All this is not to say that DRDO, or more precisely the ADA, cannot do what others are doing. To take an example, when it comes to the SONAR system, ADA is among the best in the world. Cmdr Samaddar, however, makes a fundamental point. “DRDO must simply focus on fundamental science and research and not so much on applied research. In effect, it should refrain from making these toys that never work.” 

True, our indigenisation efforts have been very uninspiring so far, if not outright disappointing. The Pralay Short-Range Tactical Ballistic Missile (SRBM) and Agni-1P SSM for the infantry, which were supposed to be a ‘fast-track’ programmes and on trials by DRDO, are still in early stage of development. Similarly, Tejas MK-1 production is behind by 8-16 units a year. The Advance Medium Combat Aircraft and the futuristic Tejas MK-2 are way behind schedule. 

What is the way forward? The government must immediately drive the next-generation technology leveraging India’s IT prowess. The nature of modern warfare also suggests that such a step, if taken now, will propel India among the best in the development of futuristic defence systems viz, artificial intelligence, quantum technologies, cognitive technologies, asymmetric technologies and smart materials. 

As DRDO has recently tied up with leading universities under the DRDO Young Scientist Laboratories (DYSL) programme, it must get the requisite fund and talent. “Focus area must be meta/smart materials, AI, tera hertz electronics, directed energy LASERs, fuel cell, at the fundamental research level,” suggests Cmdr Samaddar. He also suggests that DRDO Chairman and Secretary must be separate positions. “Senior Adviser (SA) to the Defence Minister must be a noted academic and Secretary, Department of Defence R&D must be selected from the larger talent pool of the Civil Services, Technical Services, private sector and Chairman DRDO can be from the cadre,” adds Cmdr Samaddar. 

Action on Make-II & Make-I 

The Make-II category is an important step for our MSMEs. However, of the 44 projects taken up for Make–II since its inception in 2018, only six have reached the project sanction stage. Make-II projects also must be funded adequately as it is not possible for young entrepreneurs to make investments in projects where there is uncertainty – not in terms of product performance, but in terms of purchase. According to Cmdr Samaddar, the entire ‘Make’ idea has to be rethought and a risk and reward sharing model has to be developed. “The government takes the financial risk and the entrepreneur the rewards. India gains strategically,” he says. So the thrust on Make-II must be dealt with lightning speed and awarded on the basis of past acquisition price as the benchmark to an industry proposing such import substitution under Make-II even if it is a single party. 
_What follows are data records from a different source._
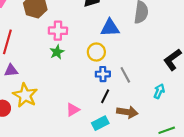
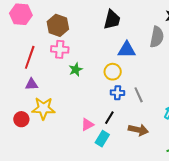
pink cross: (58, 31) -> (60, 49), moved
yellow star: (25, 95) -> (43, 108), turned -30
black line: (105, 96) -> (109, 118), moved
cyan rectangle: (100, 123) -> (102, 139), moved, turned -35

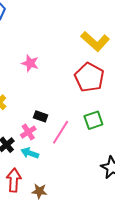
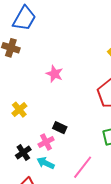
pink line: (61, 132) -> (83, 167), moved

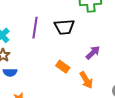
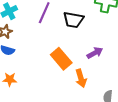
orange rectangle: (63, 67) -> (61, 59), size x1.5

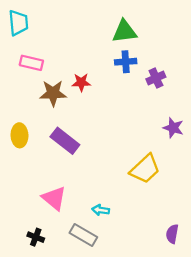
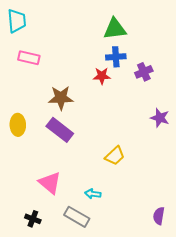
red star: (81, 82) -> (102, 76), moved
brown star: (53, 93) -> (61, 98), moved
yellow trapezoid: (145, 169) -> (115, 156), moved, size x0.7

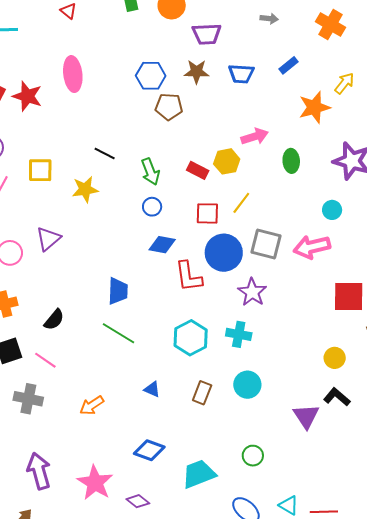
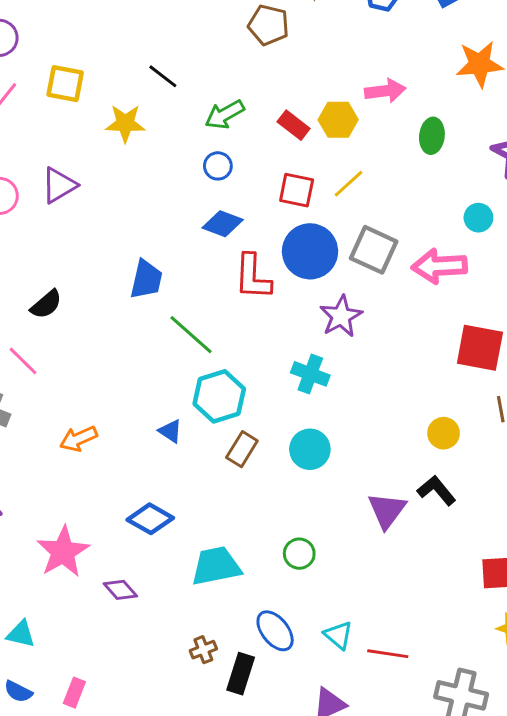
green arrow: (150, 172) -> (225, 115), turned 72
green line: (118, 333) -> (191, 335), moved
cyan hexagon: (191, 338) -> (219, 396), moved

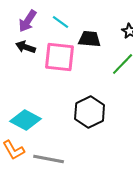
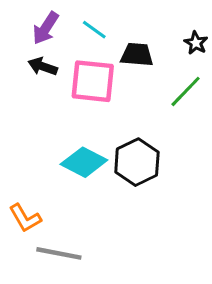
cyan diamond: (26, 120) -> (84, 162), moved
gray line: (49, 159) -> (59, 253), moved

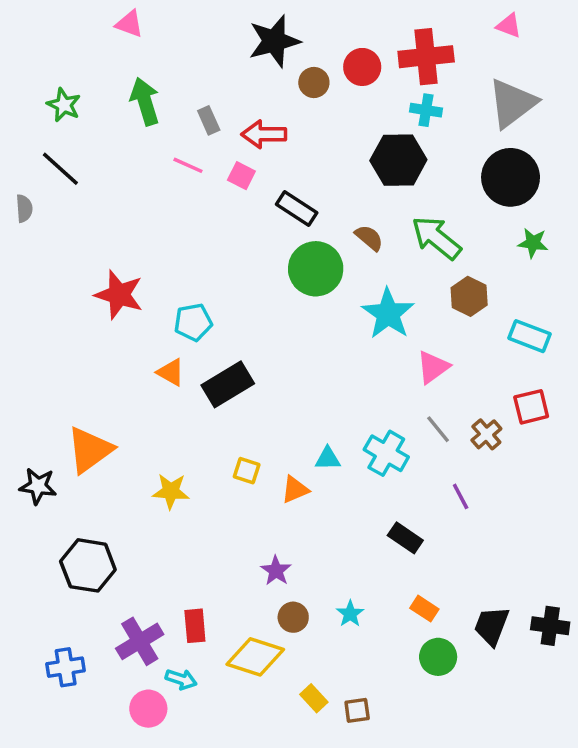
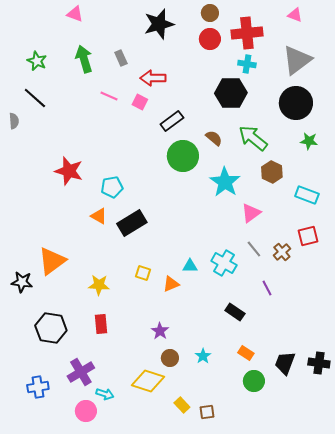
brown circle: (314, 83) -> (210, 13), moved
gray rectangle: (209, 120) -> (121, 58), moved
black rectangle: (297, 208) -> (172, 121), turned -70
red rectangle: (195, 626) -> (101, 324), moved

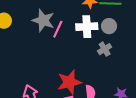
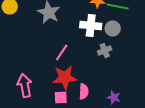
pink line: (58, 29) -> (62, 52), moved

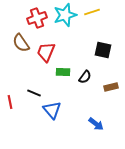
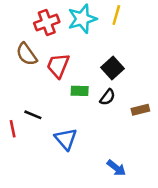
yellow line: (92, 12) -> (116, 15), turned -56
black square: (103, 50) -> (112, 68), moved, turned 36
black line: (34, 93) -> (33, 115), moved
blue arrow: (96, 124) -> (116, 168), moved

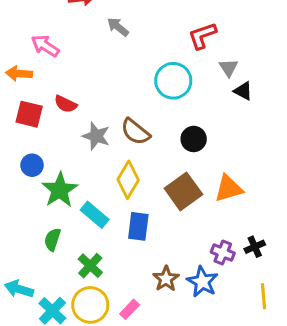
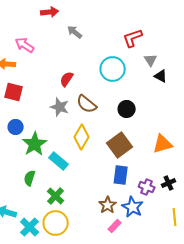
red semicircle: (66, 104) -> (67, 79), moved, turned 98
orange triangle: (229, 188) -> (163, 144), moved
blue rectangle: (138, 226) -> (121, 175), moved
pink rectangle: (130, 309) -> (115, 226), moved

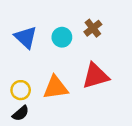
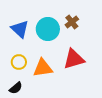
cyan circle: (62, 37) -> (48, 29), size x1.5
yellow circle: (21, 90) -> (19, 62), moved

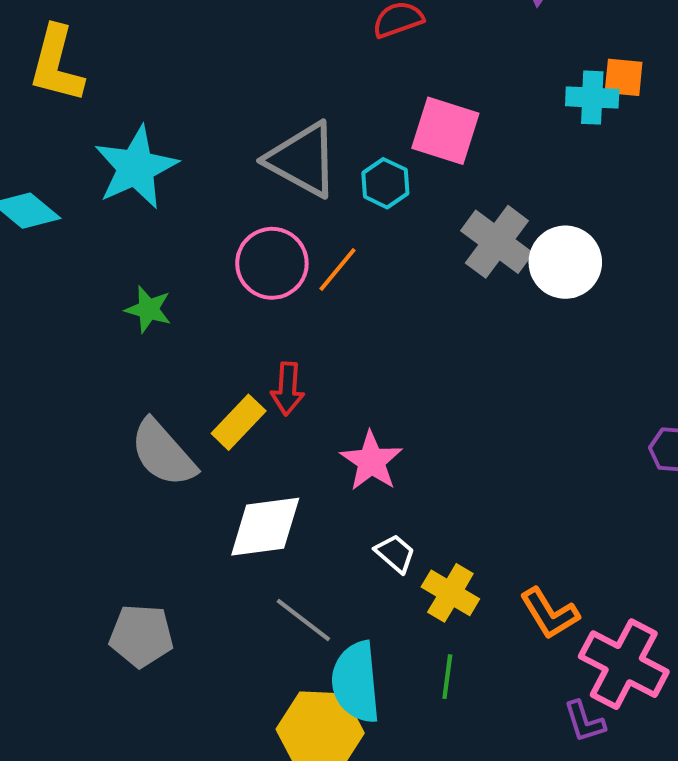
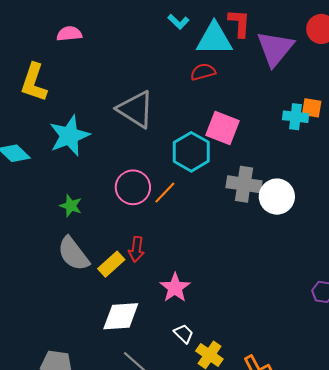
gray triangle: (302, 160) -> (136, 109), moved
cyan hexagon: (385, 183) -> (191, 152), size x1.6
gray cross: (497, 242) -> (244, 184), turned -32
gray semicircle: (163, 453) -> (73, 254), moved

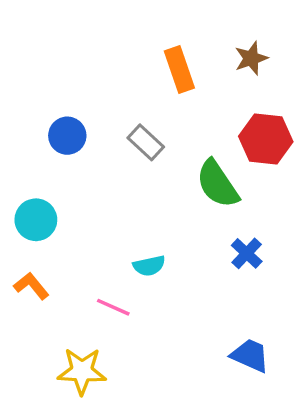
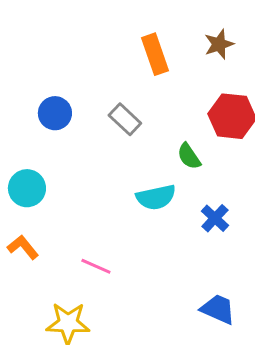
green semicircle: (218, 184) -> (189, 156), size x0.6
cyan semicircle: (149, 266) -> (156, 197), moved, size x1.4

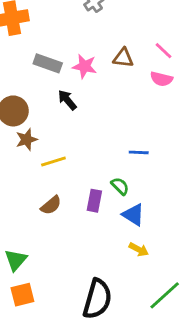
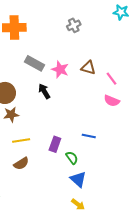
pink line: (164, 51) -> (111, 79), moved
pink semicircle: (161, 79) -> (112, 101), moved
yellow line: (53, 161) -> (21, 140), moved
purple rectangle: (94, 201) -> (55, 144), moved

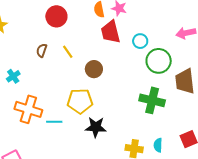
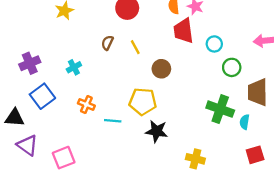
green circle: (159, 61) -> (232, 67), size x0.7
orange cross: (28, 109) -> (86, 105), size x0.6
cyan semicircle: (158, 145) -> (245, 122), moved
Similarly, the Make-I procurement procedure was introduced in the DPP to develop complex, indigenous defence solutions through maturing Indian industry with the government providing hand-holding and funding support. Although procurement activity for a few Make-I programmes were initiated in 2009, none of them have taken off yet, probably due to the fear of funding the private sector to do R&D which, by its very nature, is fraught with uncertainties.  

So what’s the way out? Suggests L&T’s Patil, “Getting Make-I programmes on track and announcing many more is a key imperative for long-term indigenisation in the defence sector. While the DRDO gets funding to the tune of about Rs 20,000 crore every year, even if a small proportion of this is earmarked for the private industry through Make-I it will go a long way to encourage R&D in the defence sector.” 

It is time that the government pays heed to such suggestions and make them a reality under the joint leadership of the Defence Secretary and the Chief of Defence Staff at the Department of Military Affairs. Else, we will continue to pretend to ‘Make in India’.